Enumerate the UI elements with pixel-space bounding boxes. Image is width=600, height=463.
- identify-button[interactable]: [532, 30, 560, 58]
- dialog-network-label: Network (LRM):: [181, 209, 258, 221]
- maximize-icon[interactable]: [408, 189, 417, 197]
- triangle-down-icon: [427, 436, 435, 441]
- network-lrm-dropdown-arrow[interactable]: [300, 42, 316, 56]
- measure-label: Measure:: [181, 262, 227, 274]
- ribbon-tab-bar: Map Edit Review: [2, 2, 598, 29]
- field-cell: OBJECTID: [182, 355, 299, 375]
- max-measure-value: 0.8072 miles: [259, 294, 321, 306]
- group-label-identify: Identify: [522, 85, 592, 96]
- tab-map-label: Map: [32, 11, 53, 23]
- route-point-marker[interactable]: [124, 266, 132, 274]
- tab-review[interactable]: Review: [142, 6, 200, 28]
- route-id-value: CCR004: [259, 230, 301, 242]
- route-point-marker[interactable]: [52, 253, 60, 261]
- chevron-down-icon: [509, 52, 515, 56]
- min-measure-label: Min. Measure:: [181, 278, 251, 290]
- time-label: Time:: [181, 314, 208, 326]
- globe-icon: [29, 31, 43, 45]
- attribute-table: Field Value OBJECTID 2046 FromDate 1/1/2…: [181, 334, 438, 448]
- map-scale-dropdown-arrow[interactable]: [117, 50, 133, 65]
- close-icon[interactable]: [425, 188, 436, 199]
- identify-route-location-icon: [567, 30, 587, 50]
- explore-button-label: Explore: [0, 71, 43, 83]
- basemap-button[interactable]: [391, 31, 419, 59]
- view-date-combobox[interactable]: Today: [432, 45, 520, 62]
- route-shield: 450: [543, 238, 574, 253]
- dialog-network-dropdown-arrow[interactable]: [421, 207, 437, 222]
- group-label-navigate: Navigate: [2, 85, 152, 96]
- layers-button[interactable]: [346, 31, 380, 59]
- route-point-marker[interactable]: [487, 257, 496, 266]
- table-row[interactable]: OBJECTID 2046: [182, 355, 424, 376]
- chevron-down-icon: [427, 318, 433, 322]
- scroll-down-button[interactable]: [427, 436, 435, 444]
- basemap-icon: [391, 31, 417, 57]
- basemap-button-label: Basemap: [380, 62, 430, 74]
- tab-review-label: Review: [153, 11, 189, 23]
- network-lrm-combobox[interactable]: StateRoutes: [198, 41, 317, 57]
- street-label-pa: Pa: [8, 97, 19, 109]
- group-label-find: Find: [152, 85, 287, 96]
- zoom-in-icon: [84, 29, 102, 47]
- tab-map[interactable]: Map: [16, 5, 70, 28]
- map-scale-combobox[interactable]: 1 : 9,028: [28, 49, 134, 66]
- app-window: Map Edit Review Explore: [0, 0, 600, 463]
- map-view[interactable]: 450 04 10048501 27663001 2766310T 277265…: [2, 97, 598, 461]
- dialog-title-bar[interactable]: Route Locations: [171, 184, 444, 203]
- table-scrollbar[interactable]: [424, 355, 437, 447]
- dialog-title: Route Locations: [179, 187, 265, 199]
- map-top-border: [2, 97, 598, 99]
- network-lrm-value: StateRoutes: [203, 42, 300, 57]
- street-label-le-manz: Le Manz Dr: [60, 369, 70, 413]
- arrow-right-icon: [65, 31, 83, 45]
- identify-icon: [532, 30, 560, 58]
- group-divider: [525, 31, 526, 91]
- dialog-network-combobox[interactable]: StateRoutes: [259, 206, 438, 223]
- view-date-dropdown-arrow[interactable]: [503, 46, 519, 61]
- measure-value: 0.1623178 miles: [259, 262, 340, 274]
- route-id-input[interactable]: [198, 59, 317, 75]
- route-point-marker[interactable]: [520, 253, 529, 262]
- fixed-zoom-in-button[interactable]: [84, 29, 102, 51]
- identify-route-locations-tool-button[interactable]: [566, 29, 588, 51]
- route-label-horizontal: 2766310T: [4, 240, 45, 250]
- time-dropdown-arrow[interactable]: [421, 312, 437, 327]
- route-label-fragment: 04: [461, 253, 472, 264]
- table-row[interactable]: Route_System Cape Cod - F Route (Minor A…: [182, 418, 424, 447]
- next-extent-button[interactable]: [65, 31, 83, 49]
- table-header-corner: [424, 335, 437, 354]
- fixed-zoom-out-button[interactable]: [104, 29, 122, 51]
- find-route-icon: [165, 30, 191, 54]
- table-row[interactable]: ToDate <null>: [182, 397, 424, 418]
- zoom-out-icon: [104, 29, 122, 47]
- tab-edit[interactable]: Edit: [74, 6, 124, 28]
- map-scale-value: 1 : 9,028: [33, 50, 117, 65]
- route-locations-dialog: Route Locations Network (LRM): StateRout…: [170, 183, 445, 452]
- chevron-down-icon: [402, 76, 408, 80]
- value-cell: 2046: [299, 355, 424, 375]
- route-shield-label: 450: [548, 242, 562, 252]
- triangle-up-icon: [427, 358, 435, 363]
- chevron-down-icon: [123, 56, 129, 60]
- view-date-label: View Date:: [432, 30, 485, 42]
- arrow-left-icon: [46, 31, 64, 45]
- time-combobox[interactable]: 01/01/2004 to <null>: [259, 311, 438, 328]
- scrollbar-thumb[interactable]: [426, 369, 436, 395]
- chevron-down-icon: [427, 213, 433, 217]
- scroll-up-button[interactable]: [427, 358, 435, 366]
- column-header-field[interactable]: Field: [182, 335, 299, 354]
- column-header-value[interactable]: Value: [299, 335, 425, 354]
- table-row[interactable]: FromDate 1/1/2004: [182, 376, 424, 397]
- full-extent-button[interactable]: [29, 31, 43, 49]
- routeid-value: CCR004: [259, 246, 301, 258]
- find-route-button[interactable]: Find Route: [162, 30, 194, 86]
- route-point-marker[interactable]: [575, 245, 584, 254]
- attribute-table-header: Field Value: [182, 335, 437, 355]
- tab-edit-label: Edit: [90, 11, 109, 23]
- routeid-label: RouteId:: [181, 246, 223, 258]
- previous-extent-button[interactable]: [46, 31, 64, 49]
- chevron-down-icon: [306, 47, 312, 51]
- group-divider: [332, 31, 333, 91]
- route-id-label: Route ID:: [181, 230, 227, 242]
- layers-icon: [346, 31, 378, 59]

**WORK INSTRUCTIONS:** Could you report how many lines in the data above include the word "group"? Give the number and nothing more.

**SOLUTION:** 5